İsrail'in tutumunu değerlendiren Berlin merkezli düşünce kuruluşu CARPO'dan İranlı politika uzmanı Adnan Tabatabai ise, Başbakan Netanyahu'nun anlaşmaya yönelik eleştirilerinin ülkenin istihbarat ve güvenlik yetkililerinin tamamı tarafından desteklenmediğine dikkat çekerek, Tel Aviv yönetimi ve İsrail lobisinin anlaşmanın hayata geçirilmesi için bir tehlike teşkil etmediğini ifade etti.
Tabatabai, "Netanyahu'nun anlaşmaya yaklaşımı ve İran'ın ülkesi için ‘varoluş tehdidi' yarattığı fikri, bazı İsrailli istihbarat ve emniyet uzmanları tarafından desteklenmiyor. Ben Netanyahu'nun sert söylemine rağmen, İsrail hükümetinin ve yurt dışındaki lobi kollarının anlaşmanın hayata geçirilmesini engelleyebileceğine inanmıyorum. Böyle bir tehlike yok." diye konuştu.

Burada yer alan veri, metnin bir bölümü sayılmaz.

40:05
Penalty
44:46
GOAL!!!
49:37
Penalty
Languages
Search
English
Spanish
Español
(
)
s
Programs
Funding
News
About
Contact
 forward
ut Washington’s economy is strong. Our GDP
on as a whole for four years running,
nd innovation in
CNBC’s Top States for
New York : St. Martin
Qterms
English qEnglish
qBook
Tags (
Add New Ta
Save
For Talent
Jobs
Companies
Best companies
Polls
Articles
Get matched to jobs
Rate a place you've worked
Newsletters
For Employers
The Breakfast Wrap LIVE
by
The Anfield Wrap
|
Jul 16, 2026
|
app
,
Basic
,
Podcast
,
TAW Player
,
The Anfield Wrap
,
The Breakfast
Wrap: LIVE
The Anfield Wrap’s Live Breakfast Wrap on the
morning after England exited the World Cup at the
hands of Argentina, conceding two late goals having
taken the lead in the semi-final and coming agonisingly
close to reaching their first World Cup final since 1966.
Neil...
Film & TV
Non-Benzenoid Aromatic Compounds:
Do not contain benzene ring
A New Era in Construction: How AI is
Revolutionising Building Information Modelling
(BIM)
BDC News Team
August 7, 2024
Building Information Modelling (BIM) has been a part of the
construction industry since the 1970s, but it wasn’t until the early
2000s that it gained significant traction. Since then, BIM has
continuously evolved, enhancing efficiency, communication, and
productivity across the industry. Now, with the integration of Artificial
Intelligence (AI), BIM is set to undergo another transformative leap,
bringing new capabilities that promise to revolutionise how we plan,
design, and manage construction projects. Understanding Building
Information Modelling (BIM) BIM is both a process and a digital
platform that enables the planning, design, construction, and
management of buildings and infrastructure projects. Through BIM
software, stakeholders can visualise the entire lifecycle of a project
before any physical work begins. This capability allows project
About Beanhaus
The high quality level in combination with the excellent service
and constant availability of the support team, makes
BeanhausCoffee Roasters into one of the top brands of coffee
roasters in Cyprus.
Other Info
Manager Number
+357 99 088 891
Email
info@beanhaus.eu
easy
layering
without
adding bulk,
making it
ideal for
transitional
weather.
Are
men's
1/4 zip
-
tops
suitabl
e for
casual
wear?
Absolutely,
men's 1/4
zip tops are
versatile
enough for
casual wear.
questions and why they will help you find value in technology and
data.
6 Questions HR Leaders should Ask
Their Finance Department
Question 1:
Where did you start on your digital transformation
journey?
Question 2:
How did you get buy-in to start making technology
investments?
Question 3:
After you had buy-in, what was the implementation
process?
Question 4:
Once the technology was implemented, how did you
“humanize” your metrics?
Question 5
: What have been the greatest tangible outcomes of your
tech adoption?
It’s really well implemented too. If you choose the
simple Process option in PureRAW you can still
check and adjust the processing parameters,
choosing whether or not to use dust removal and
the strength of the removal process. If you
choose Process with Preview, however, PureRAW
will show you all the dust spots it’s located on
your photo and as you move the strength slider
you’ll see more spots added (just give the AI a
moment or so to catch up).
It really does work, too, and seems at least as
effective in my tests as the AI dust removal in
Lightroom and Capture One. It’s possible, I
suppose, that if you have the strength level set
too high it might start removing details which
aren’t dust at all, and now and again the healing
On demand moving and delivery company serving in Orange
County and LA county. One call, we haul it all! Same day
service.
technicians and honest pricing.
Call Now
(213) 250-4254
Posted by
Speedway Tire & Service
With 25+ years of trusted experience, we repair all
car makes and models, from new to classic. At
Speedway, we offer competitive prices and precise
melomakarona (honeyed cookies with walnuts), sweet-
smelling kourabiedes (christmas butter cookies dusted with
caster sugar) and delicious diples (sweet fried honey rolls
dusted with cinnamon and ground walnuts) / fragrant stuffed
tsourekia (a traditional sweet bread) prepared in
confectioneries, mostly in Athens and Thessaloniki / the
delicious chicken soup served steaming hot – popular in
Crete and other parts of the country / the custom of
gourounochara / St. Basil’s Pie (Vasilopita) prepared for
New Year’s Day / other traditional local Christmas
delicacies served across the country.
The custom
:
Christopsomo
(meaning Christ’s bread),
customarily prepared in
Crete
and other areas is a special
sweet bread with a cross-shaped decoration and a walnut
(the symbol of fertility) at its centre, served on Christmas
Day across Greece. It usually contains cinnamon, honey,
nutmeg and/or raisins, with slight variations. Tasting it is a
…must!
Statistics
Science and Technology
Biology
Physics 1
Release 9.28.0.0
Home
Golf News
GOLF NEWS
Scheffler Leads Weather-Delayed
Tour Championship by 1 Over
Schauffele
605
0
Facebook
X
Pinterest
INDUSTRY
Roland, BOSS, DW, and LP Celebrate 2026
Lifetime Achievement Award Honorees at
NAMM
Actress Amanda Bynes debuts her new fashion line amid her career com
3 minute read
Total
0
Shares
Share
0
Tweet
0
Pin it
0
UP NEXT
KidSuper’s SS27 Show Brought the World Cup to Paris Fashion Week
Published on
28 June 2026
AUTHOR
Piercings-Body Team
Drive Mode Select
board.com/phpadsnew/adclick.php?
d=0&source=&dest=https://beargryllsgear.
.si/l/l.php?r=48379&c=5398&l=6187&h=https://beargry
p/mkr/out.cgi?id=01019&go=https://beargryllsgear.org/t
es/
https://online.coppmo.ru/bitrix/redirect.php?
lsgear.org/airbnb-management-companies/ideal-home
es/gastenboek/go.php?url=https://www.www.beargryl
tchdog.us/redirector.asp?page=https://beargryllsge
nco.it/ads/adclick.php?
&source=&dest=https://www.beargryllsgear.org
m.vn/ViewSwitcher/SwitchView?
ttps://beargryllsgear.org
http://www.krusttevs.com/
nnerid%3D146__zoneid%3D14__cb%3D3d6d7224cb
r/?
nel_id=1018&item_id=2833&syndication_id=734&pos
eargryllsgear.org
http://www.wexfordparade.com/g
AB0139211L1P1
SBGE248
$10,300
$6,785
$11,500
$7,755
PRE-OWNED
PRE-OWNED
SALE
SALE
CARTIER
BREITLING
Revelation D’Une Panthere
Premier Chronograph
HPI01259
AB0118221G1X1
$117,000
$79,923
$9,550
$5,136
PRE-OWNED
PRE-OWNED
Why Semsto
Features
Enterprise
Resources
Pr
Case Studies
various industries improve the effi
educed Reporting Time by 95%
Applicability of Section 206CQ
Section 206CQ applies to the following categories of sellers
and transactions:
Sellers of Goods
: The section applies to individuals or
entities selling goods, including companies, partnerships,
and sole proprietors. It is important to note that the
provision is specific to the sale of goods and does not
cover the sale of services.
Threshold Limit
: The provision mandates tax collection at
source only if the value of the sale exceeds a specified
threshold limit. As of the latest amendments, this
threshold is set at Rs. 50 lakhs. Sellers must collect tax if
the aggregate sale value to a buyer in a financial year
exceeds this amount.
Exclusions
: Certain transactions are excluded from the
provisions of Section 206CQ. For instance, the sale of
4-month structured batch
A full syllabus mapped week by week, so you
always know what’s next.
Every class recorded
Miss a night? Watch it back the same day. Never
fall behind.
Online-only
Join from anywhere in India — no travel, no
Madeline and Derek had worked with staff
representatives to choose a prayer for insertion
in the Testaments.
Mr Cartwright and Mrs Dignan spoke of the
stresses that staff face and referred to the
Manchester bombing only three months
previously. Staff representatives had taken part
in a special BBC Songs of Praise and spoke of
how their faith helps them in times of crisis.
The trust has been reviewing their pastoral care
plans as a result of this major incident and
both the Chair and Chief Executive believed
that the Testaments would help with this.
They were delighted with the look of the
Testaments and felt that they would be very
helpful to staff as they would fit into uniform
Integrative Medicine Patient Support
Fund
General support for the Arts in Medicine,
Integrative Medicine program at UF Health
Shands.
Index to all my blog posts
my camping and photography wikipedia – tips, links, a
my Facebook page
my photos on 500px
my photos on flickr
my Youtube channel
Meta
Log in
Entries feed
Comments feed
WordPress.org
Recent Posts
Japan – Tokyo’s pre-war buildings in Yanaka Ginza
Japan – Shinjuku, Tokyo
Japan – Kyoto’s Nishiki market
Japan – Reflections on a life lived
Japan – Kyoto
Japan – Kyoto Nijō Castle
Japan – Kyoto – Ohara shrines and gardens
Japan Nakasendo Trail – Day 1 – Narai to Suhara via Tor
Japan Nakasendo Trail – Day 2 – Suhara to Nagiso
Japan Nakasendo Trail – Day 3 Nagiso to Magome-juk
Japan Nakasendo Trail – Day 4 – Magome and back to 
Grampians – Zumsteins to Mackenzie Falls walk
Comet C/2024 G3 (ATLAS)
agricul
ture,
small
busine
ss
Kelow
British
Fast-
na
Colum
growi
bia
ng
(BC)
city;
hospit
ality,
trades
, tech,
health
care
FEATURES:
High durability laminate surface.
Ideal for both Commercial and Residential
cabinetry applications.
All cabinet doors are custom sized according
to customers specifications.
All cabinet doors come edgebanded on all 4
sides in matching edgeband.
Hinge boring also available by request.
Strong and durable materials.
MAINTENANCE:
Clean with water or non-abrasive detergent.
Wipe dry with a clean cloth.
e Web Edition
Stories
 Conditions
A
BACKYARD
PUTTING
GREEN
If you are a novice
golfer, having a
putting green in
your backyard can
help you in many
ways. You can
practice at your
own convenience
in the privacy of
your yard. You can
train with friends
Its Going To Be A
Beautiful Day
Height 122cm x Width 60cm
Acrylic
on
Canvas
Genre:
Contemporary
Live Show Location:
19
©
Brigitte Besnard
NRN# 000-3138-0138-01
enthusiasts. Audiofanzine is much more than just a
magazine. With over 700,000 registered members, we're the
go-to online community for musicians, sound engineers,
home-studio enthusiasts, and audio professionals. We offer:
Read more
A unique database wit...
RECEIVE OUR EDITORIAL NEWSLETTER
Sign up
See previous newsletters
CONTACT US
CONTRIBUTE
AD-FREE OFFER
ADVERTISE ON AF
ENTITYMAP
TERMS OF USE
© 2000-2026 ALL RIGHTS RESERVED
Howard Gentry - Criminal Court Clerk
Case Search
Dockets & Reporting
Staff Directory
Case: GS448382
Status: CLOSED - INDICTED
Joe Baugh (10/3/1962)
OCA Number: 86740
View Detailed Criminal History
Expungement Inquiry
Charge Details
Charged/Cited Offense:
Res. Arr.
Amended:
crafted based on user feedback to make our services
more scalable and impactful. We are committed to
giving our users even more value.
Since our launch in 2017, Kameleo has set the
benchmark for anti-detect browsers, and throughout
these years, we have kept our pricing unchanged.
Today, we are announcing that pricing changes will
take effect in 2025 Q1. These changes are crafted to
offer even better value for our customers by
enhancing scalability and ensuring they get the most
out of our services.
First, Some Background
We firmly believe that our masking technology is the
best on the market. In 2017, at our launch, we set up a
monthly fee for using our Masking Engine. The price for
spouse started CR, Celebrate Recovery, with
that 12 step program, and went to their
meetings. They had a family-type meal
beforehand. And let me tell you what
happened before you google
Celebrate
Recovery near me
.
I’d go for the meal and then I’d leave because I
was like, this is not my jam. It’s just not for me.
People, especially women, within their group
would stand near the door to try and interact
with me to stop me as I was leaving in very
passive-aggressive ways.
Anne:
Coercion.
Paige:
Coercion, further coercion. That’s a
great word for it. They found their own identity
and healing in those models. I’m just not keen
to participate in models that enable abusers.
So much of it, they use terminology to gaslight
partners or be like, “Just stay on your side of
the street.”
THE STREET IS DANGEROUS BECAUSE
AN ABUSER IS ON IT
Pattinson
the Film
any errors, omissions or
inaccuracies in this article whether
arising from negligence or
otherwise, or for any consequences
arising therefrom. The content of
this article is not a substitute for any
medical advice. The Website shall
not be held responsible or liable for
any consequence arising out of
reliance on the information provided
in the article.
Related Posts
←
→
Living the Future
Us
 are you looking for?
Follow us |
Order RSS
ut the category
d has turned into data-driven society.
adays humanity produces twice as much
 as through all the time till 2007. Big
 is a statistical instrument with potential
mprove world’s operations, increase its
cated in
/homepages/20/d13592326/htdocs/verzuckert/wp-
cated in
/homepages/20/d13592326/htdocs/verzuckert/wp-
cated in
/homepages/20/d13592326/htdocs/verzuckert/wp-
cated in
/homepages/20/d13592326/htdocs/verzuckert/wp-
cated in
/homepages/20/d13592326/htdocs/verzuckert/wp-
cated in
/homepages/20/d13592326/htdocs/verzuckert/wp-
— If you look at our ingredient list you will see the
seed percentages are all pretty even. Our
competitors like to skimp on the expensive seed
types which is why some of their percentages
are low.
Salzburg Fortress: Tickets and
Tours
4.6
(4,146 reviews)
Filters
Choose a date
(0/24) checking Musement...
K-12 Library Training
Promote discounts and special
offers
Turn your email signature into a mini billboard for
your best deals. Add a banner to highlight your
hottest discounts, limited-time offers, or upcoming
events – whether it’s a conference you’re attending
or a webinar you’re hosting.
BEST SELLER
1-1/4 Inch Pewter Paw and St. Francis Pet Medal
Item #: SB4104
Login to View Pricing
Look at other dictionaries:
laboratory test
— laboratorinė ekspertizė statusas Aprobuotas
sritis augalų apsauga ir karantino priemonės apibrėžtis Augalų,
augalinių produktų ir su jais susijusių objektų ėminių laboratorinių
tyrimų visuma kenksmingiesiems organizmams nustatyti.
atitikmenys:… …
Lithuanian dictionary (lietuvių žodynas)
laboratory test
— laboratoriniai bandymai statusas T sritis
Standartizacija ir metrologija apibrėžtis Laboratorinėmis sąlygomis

Mark Hibbs'e göre İsrail'in 'tarihi bir hata' olarak nitelediği anlaşmaya ilişkin duyduğu kaygıların nedenleri şunlar:
"İsrail'in endişeleri, en başından beri müzakere masasında olmamasından kaynaklanıyor. En büyük müttefiki ABD'nin bu anlaşma temelinde İran ile ilişkilerini ilerletmesi ihtimali de Tel Aviv için kötü senaryolardan biri. Zira bu durumun Ortadoğu'da dengeleri dramatik bir şekilde değiştirebileceğini düşünüyor. Şu ana kadar ABD, İsrail ve Körfez ülkeleri Ortadoğu'da istikrarın garantörü olarak hizmet ettiler. Şimdi ise bu durum anlaşma ile bir anlamda zora girdi. Çünkü gelişme, tam da bölgede IŞİD sorunu yaşanırken ortaya çıktı ve şimdi bu anlaşma sonrasında İran ile ABD, IŞİD'e karşı işbirliği yapabilir. Yani bölge değişimden geçiyor ve İran ile imzalanan anlaşma —en azından teoride- gelecekte bu değişimlerin dramatik olabileceği sinyali veriyor. Bununla beraber ABD'nin bu değişimlerin kendi Ortadoğu politikasında radikal bir revizyona yol açmayacağı ve İran ile ilişkilerini ihtiyatlı sürdüreceği konusunda İsrail'e teminat vereceğinden emin olabiliriz."